Saadet Isil Aksoy & Nejat Isler dans Yumurta de Semith Kaplanoglu © Les Acacias

L’homme qui chute. Les amateurs de bruit et de fureur, de cris et de chuchotements, de batailles familiales homériques peuvent passer leur chemin.

Quand meurt une vieille femme, elle traverse l’écran et sa silhouette voutée s’efface lentement dans la brume.
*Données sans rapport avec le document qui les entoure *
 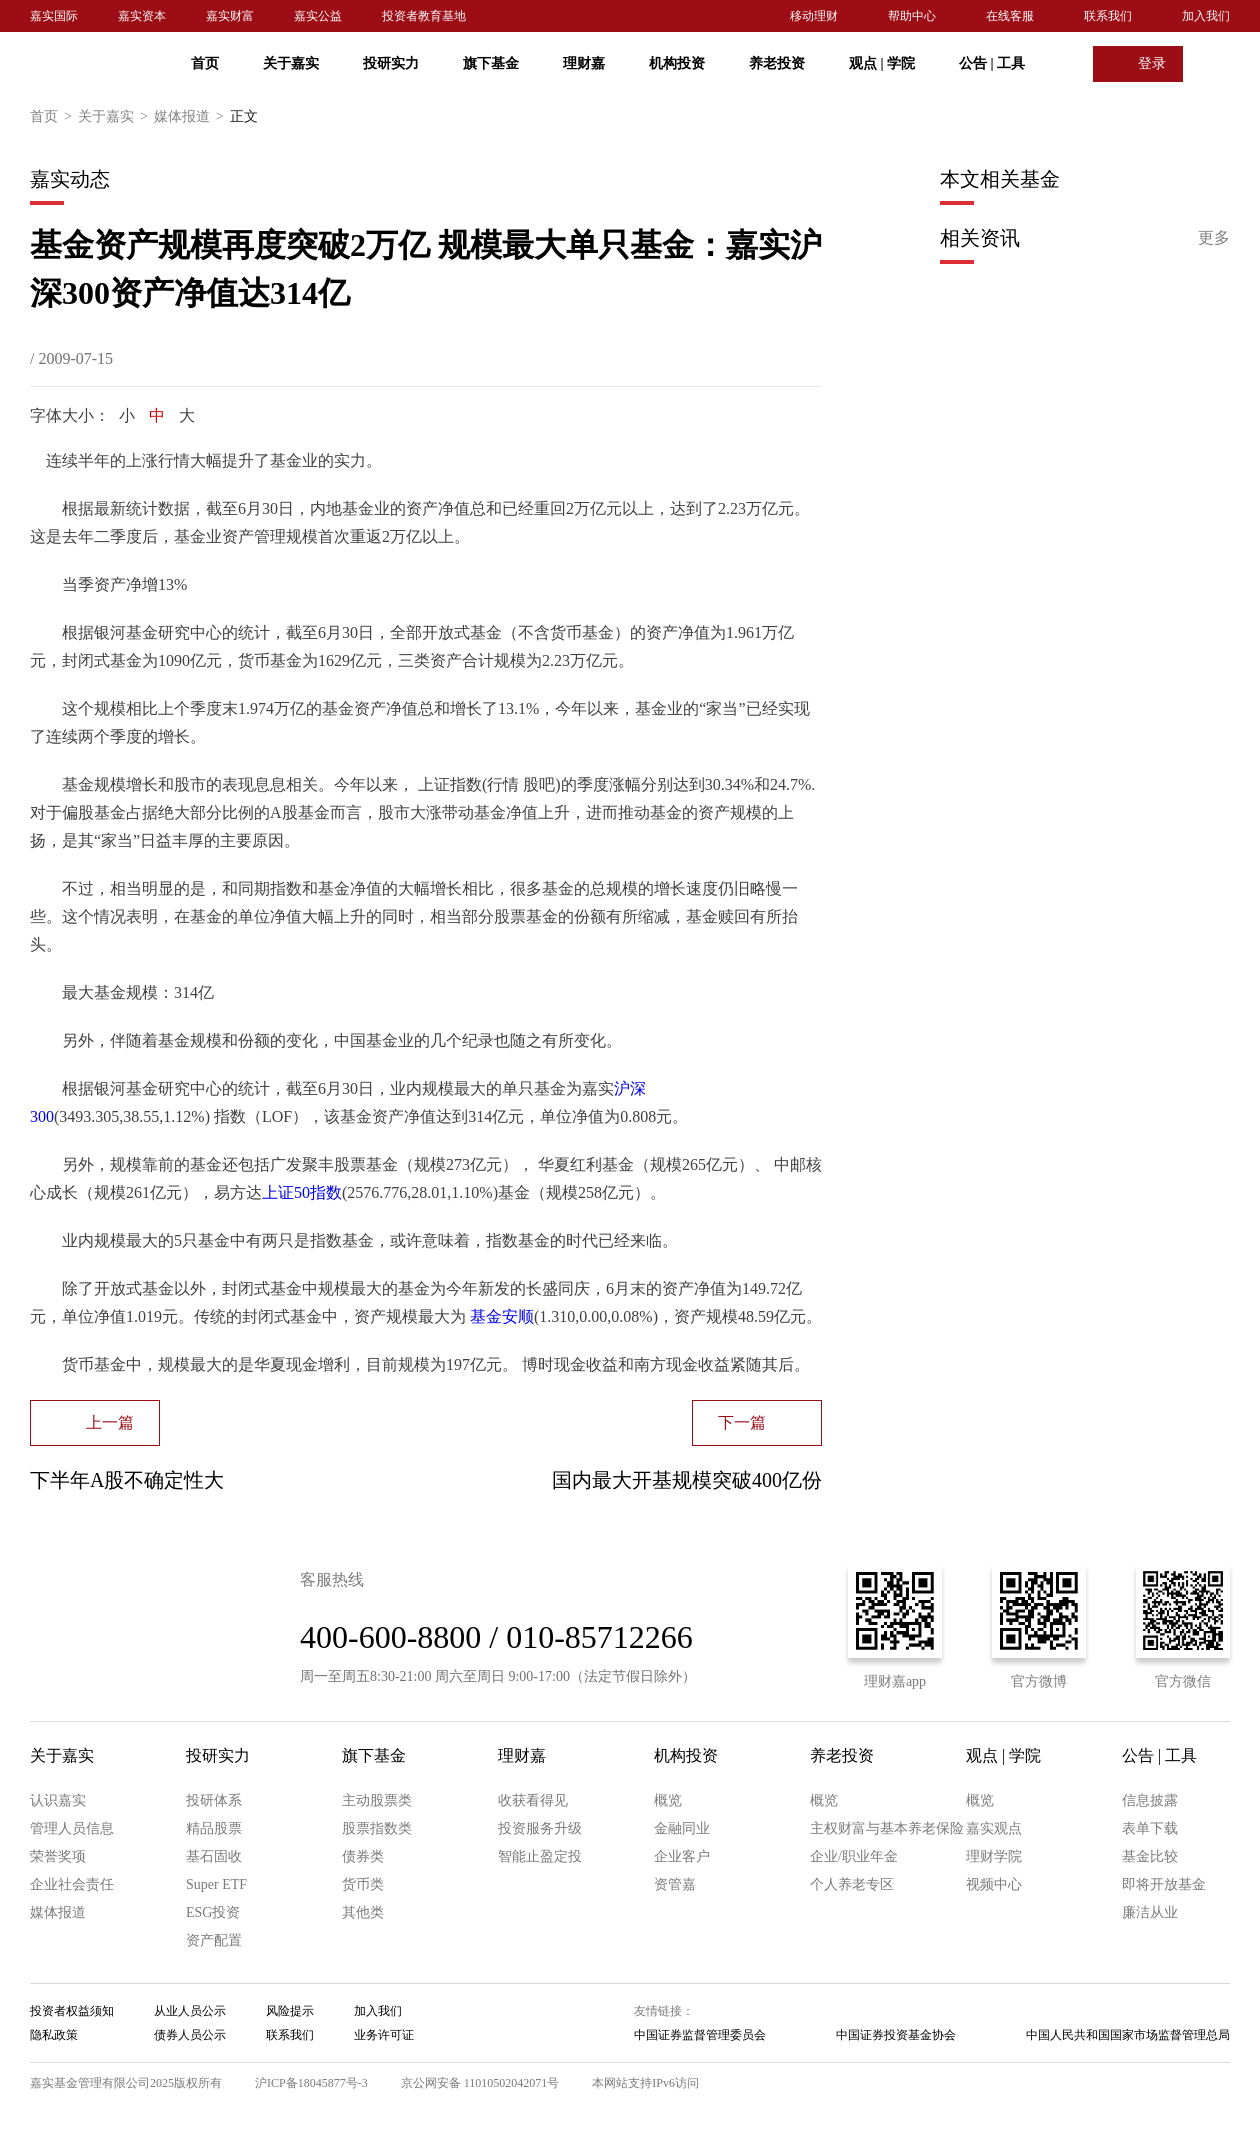 I want to click on 理财嘉, so click(x=584, y=63).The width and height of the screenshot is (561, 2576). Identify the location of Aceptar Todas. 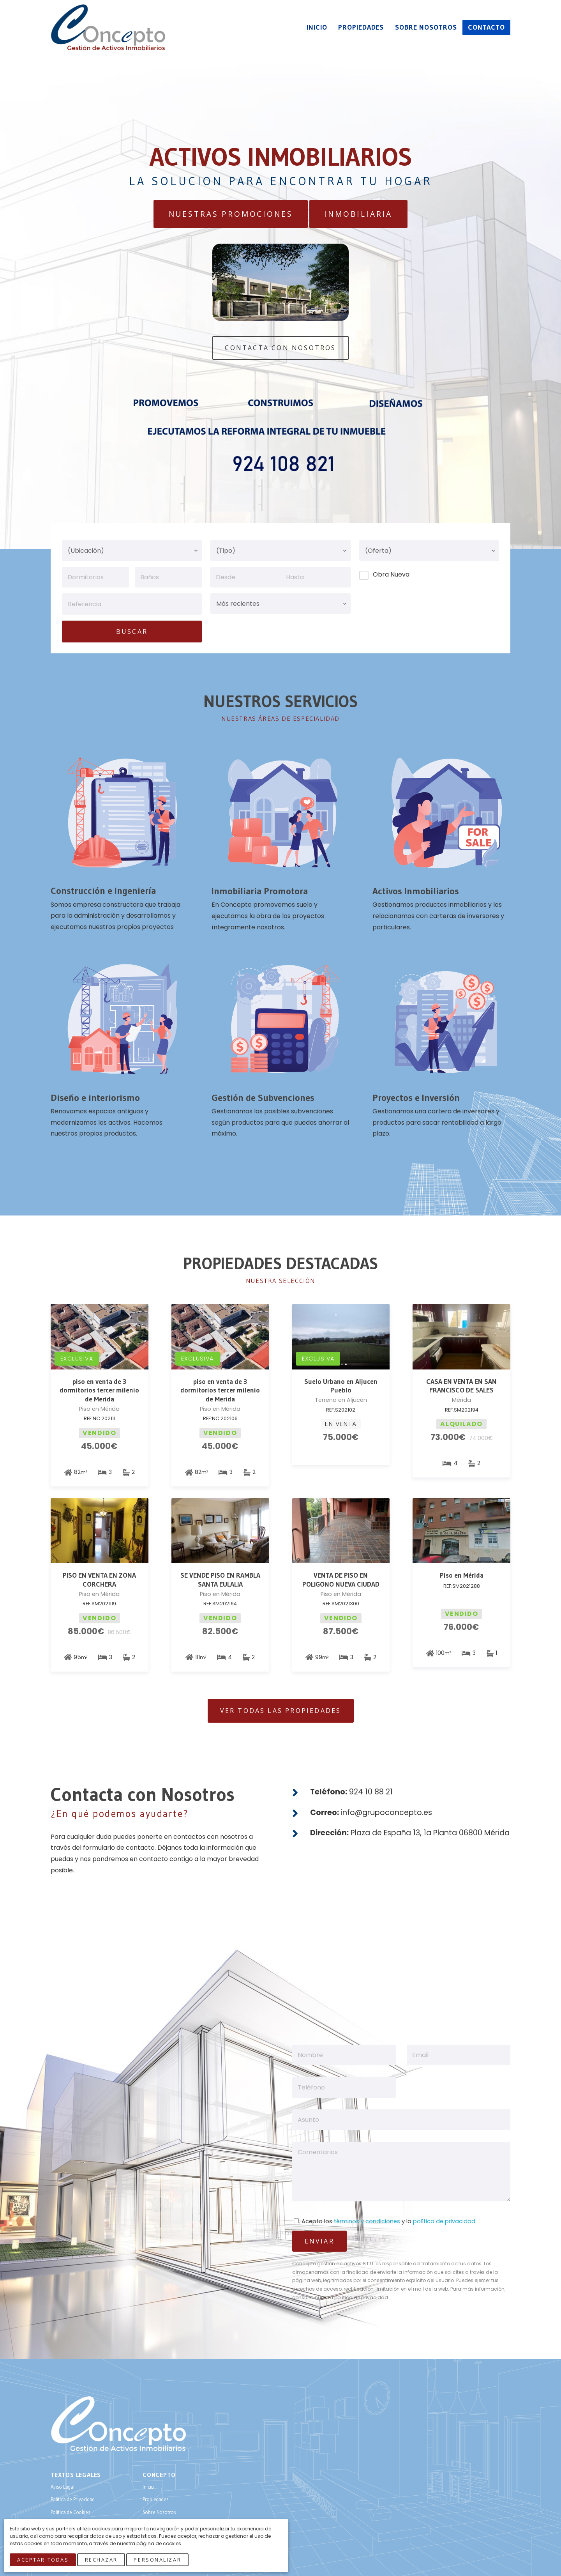
(43, 2559).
Quand Yusuf (aspirant poète devenu bouquiniste sans ambition à Istanbul) brusquement terrassé par le chagrin s’évanouit comme une jeune fille, c’est sans bruit.

De même l’amour qui naîtra insidieusement entre le fils prodigue et sa jeune cousine ne s’exprimera que par regards, silences, partage d’un repas (Yumurta signifie œuf en turc), voyage au pays des anciens et l’acceptation filiale du sacrifice d’un bélier ; même la bête, tuée sans colère et sans haine, s’écroule sans piper mot.

Une certaine langueur parcourt les plans comme si Yusuf, dépressif qui s’ignore, se réveillait d’un long sommeil, et, frappé par le gâchis et l’inanité de sa vie, acceptait paisiblement de reprendre sa place parmi les siens.

Perdu en pleine campagne turque, entre rêve et réalité, Yusuf affronte les démons de la culpabilité et vit une expérience quasi mystique. Victime d’une nouvelle crise d’épilepsie, il découvrira au petit jour que la chimère qu’il a combattue la veille et devant laquelle il s’est prosterné, terrifié, n’est rien d’autre qu’un gigantesque chien de berger au regard aussi mouillé que la truffe.

Ce sont des moments comme celui-ci qui font toute la beauté de ce film pudique, simple et beau comme la vie qui s’écoule et ne laisse que regrets.